A Rare Case of Dedifferentiated Solitary Fibrous Tumor

Abstract Casestudy: Dedifferentiated solitary fibrous tumor is a rare malignant subtype of the common benign mesenchymal neoplasm with fibroblastic differentiation known as solitary fibrous tumor (SFT). These account for less than 2% of all soft masses; and about 20% of SFTs turn aggressive. They feature bland spindle cells creating a classic “pattern-less pattern” in collagenous stroma with prominent staghorn vessels. They can dedifferentiate into a biphasic tumor with low grade areas that are spindle cell rich and high-grade areas with epithelioid cells, mitotic figures and necrosis. Here we present an 84-year-old female who came from an outside institution for a pathology review.
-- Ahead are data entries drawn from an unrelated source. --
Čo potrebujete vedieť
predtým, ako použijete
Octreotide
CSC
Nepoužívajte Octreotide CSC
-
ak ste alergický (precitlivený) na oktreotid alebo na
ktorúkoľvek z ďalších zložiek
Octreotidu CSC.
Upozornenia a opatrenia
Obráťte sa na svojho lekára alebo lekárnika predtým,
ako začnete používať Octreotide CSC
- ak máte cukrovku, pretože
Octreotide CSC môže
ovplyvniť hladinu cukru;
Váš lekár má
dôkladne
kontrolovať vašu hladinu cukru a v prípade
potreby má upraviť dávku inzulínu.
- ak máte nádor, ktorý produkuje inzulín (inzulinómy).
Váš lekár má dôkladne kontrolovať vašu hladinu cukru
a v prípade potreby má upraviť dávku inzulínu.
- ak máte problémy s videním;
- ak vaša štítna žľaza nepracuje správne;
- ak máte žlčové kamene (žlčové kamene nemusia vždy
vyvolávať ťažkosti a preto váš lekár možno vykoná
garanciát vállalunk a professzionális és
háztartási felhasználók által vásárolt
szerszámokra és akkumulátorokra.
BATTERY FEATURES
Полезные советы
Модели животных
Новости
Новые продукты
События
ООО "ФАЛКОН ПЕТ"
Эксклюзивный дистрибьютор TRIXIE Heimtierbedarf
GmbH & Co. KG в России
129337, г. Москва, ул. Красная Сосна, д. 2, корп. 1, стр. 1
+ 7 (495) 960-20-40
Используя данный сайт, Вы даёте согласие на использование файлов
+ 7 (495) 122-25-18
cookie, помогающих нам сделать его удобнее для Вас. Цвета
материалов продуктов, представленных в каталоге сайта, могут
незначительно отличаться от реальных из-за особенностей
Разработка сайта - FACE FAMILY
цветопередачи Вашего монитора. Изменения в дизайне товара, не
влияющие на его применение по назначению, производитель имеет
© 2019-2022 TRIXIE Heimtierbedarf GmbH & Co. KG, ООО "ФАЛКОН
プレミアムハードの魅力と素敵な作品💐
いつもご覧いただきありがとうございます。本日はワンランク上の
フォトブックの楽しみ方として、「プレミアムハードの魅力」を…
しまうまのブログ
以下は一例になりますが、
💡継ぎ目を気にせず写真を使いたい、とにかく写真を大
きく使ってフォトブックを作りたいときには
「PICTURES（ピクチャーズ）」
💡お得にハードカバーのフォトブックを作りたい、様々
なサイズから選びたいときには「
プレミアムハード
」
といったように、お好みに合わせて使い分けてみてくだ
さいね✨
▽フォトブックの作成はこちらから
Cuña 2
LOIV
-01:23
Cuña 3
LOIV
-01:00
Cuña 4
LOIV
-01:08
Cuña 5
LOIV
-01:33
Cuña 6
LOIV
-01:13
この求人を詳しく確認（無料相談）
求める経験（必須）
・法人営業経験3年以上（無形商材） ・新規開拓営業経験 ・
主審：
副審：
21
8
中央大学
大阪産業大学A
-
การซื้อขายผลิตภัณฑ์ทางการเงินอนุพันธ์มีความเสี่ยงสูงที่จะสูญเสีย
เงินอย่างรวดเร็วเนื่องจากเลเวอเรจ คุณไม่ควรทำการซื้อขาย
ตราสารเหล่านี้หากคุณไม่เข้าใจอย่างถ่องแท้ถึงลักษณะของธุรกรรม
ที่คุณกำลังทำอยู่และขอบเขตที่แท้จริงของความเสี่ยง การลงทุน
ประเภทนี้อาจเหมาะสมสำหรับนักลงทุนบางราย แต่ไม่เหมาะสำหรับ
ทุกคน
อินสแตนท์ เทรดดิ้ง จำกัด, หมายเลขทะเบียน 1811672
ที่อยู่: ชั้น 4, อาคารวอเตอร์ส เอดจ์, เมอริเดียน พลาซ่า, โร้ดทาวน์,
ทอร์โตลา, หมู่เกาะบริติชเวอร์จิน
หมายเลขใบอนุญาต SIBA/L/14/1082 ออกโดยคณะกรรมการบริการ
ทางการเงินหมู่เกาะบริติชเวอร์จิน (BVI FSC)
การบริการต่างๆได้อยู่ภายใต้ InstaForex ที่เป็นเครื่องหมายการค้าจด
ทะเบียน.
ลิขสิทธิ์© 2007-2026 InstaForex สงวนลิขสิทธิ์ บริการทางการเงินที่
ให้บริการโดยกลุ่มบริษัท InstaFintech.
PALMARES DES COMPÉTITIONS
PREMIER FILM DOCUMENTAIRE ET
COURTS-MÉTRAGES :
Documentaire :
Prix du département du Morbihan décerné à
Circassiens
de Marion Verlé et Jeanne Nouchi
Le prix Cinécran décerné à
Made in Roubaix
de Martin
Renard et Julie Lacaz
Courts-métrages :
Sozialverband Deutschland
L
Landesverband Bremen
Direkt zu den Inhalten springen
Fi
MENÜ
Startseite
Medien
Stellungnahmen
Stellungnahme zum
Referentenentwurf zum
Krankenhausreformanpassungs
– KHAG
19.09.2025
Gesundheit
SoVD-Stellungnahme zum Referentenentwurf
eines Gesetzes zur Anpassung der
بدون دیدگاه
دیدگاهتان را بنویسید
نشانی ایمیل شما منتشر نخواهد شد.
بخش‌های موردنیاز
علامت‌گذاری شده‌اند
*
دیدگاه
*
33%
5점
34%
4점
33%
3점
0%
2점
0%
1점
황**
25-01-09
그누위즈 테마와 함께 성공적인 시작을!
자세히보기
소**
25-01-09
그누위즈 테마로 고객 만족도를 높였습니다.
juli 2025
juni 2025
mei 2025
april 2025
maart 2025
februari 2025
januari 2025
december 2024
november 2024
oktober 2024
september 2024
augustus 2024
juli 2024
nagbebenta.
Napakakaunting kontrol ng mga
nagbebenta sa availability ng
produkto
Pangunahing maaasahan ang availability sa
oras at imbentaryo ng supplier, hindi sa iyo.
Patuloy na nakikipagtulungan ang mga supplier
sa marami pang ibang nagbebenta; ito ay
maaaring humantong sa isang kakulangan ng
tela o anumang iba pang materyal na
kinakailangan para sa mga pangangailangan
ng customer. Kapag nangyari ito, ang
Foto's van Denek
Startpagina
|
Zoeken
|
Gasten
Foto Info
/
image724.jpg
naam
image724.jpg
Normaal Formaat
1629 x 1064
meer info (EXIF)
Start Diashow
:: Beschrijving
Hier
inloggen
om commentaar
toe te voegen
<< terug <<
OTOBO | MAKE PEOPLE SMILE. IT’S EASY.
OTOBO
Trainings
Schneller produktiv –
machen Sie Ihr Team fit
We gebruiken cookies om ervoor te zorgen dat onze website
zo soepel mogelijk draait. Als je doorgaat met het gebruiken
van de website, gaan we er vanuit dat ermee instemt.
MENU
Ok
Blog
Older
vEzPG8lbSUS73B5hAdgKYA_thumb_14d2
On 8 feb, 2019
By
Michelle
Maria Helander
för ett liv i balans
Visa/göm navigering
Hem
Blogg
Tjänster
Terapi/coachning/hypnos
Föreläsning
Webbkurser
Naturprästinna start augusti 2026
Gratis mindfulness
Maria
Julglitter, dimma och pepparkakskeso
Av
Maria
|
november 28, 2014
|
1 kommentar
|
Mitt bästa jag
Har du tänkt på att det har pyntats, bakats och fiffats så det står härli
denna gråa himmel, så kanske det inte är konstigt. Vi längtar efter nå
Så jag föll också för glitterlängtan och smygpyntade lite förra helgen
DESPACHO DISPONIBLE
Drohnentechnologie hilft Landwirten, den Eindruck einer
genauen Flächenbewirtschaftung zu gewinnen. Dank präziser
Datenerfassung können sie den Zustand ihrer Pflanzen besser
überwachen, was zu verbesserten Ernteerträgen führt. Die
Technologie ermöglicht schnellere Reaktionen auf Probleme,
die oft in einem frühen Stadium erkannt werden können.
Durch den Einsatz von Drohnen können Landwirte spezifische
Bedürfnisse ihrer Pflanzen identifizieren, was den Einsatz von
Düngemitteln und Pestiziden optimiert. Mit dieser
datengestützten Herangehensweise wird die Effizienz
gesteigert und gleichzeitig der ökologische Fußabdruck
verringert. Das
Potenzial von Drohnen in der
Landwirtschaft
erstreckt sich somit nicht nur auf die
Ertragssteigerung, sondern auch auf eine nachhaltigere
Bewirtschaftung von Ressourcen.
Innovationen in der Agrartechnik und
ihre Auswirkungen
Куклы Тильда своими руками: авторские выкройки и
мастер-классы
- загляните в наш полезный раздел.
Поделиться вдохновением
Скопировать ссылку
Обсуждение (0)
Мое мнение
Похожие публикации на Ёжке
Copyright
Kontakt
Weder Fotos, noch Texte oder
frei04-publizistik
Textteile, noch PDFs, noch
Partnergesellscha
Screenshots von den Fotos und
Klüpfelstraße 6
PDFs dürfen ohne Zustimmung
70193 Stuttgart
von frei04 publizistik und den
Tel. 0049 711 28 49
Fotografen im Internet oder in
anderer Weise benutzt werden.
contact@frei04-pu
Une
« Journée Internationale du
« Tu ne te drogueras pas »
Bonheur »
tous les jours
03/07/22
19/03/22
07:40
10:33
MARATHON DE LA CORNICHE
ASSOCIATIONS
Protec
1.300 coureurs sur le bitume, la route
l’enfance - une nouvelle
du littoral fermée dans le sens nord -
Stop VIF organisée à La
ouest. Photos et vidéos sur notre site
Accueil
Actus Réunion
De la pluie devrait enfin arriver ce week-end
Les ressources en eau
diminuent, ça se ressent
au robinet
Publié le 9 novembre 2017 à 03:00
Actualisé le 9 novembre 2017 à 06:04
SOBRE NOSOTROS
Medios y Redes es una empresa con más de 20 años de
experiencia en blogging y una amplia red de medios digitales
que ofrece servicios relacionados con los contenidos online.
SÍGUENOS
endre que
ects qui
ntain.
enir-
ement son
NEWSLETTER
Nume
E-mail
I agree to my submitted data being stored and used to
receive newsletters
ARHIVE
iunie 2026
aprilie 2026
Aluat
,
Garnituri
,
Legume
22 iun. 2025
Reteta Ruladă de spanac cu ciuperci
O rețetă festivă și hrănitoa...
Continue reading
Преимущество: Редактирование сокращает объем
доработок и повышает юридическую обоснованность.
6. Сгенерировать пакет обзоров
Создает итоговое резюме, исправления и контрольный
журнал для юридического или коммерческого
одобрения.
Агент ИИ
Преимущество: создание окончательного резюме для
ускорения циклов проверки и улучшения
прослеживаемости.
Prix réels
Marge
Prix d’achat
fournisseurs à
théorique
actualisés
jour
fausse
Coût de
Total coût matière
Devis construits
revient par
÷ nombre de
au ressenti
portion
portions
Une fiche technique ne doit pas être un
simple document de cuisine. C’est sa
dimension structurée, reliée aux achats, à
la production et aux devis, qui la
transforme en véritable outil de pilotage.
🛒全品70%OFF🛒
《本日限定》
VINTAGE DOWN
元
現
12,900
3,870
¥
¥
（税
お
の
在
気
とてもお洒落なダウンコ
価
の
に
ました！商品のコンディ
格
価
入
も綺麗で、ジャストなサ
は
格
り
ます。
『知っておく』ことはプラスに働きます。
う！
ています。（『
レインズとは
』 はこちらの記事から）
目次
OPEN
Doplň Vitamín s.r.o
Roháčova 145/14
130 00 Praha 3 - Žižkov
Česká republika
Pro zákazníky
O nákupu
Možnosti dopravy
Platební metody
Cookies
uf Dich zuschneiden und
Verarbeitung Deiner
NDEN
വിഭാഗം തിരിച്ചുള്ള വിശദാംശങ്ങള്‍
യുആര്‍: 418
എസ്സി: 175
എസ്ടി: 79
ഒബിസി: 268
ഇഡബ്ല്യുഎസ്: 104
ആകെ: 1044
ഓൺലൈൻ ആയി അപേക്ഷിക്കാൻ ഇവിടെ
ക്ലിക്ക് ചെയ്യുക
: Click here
The patient’s clinical history was lacking and biopsies from the right lower and middle lobes of the lung, azygous and hilar lymph nodes were investigated. The pathology revealed multiple areas with epithelioid cells that were pleomorphic and had high nuclear to cytoplasmic ratio. These areas also contained numerous mitotic figures, necrosis and giant cells; with lymphovascular space invasion. There was a clear demarcation between the epithelioid area and an area rich in spindle cells. The spindled areas revealed a fascicular architecture with intervening sclerotic stoma and prominent rounded and dilated blood vessels. Immunohistochemistry analysis of the epithelioid and spindle cell areas were positive for STAT6. Additional testing for CD34 was diffusely positive in the spindle cell component and only focally positive in the high-grade portion of the tumor. Ki-67stain was utilized to estimate the proliferative index which was up to 80 percent in the high-grade epithelioid component and about 15% in the spindle cell portion. These morphological and histochemical findings were consistent with the diagnosis of a dedifferentiated solitary fibrous tumor.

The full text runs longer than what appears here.